The Book of Jacob – a journey into parenthood

Lisa Lazarus and Greg Fried


IF I had the power, I’d make this book mandatory reading for anyone ­contemplating having a child. They wouldn’t be allowed to procreate until they’d passed a stringent comprehension test on its contents.

Like many new parents, Lisa ­Lazarus and Greg Fried were completely unprepared for the tsunami that engulfed them when they had their son, Jacob. No one told them about the consequences of becoming parents, and even more, parents of a “colicky” ­baby. No one warned them their life as they knew it was over: “Ploeps, just like that”.

Antenatal classes are full of sage advice about breathing during labour and breast-feeding, but never come close to telling you about the altered reality you enter by becoming parents.

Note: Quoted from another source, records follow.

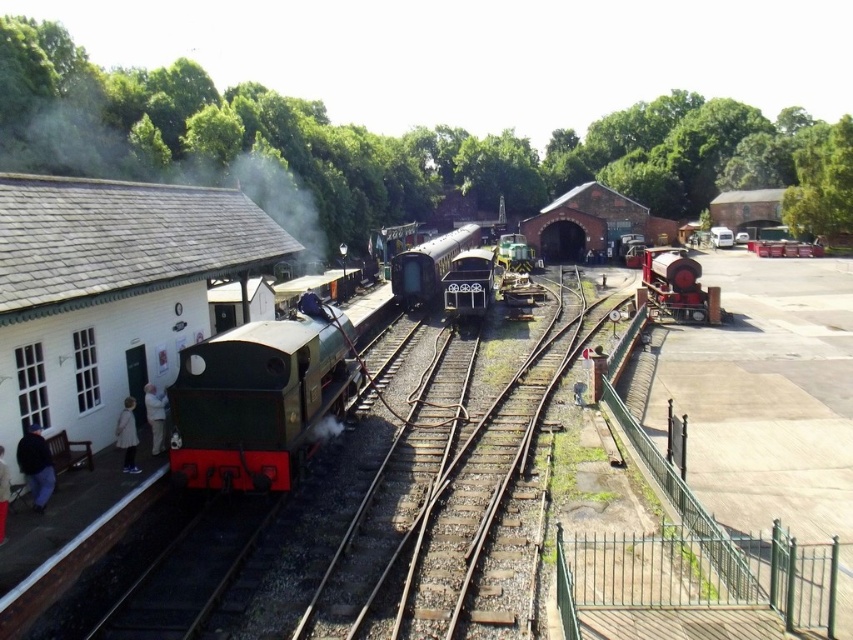 Question: Does polished dark green train at center have a lesser width compared to blue fabric cap at center?

Choices:
 (A) no
 (B) yes

Answer: (A)

Question: Which is nearer to the dark blue jacket at lower left?

Choices:
 (A) polished dark green train at center
 (B) white fabric jacket at lower left

Answer: (B)

Question: Can you confirm if gray slate roof at upper left is smaller than blue fabric cap at center?

Choices:
 (A) yes
 (B) no

Answer: (B)

Question: Is light gray fabric jacket at lower left bigger than blue fabric cap at center?

Choices:
 (A) no
 (B) yes

Answer: (A)

Question: Which of the following is the farthest from the observer?

Choices:
 (A) light gray fabric jacket at lower left
 (B) green polished wood train at left

Answer: (A)

Question: Which point is closer to the camera taking this photo?

Choices:
 (A) (126, 432)
 (B) (35, 493)

Answer: (B)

A baby changes everything: you, your partner, your bank balance, your marriage and all the other relationships and activities that make up your life as you know it.

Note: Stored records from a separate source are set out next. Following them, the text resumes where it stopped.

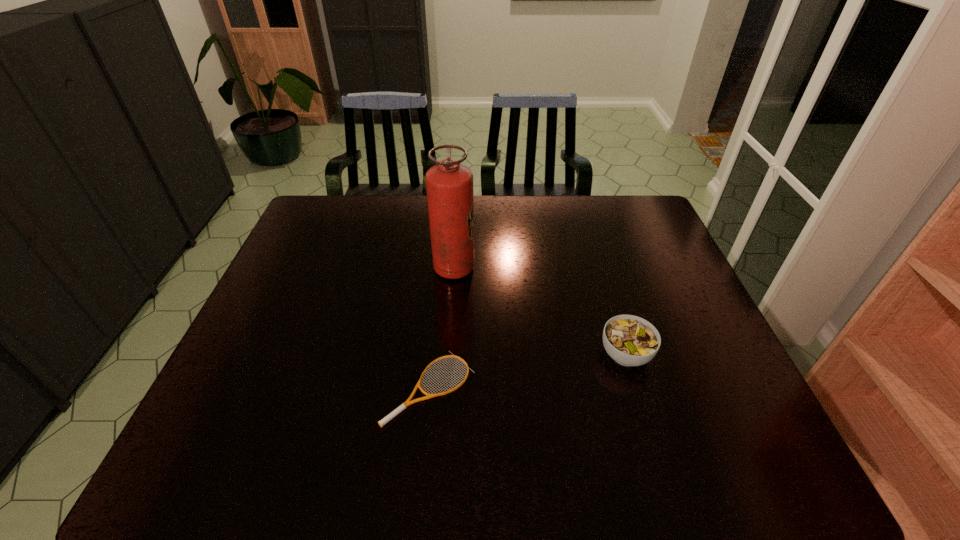 Identify the location of fire extinguisher. The image size is (960, 540). (449, 185).

Locate an element on the screen. the tallest object is located at coordinates (449, 185).

Where is `soup bowl`? soup bowl is located at coordinates (629, 340).

This screenshot has height=540, width=960. In order to click on the rightmost object in this screenshot , I will do `click(629, 340)`.

Where is `the shortest object`? The image size is (960, 540). the shortest object is located at coordinates pos(408,402).

The image size is (960, 540). I want to click on vacant space located on the label side of the farthest object, so click(x=534, y=268).

Where is `free space located 0.070m on the front of the rightmost object`? The image size is (960, 540). free space located 0.070m on the front of the rightmost object is located at coordinates (640, 403).

At what (x,y) coordinates should I click in order to perform the action: click on vacant space located 0.290m on the right of the shortest object. Please return your answer as a coordinate pair (x, y). Looking at the image, I should click on (601, 388).

The width and height of the screenshot is (960, 540). In the image, there is a desktop. Find the location of `vacant space at the far edge`. vacant space at the far edge is located at coordinates (425, 197).

Locate an element on the screen. free space at the near edge of the desktop is located at coordinates (540, 442).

I suspect that what creates such ­upheaval for many parents is that they no longer have the ability to choose. Their lives become controlled by the needs of a completely helpless but absolutely all-powerful infant. Having a baby also seems to effectively deconstruct your identity and shine an unforgiving spotlight on any ­“issues” and baggage you have in yourself, your marriage, childhood or family.

Reading this book was a painful but cathartic experience. As an older mother of twins, I went through many of the trials that Jacob’s parents experienced, and more. Was it worth it? Yes, absolutely. My children bring me great joy, as I hope Jacob will bring his parents, in time — he is now almost two.

This is a courageous, sometimes achingly honest work that has been a long time coming. At times it is bleak, with the distinctive darkness that psychic pain produces, but very funny in places too. As one reviewer pointed out, it’s also unusual for a “parenting book” as it’s also beautifully written, alternating Lazarus’s and Fried’s voices. Providing this view from first one parent’s perspective, then the other’s, is an engaging ­device.

I salute the authors on a wonderful book that deserves a wide reading.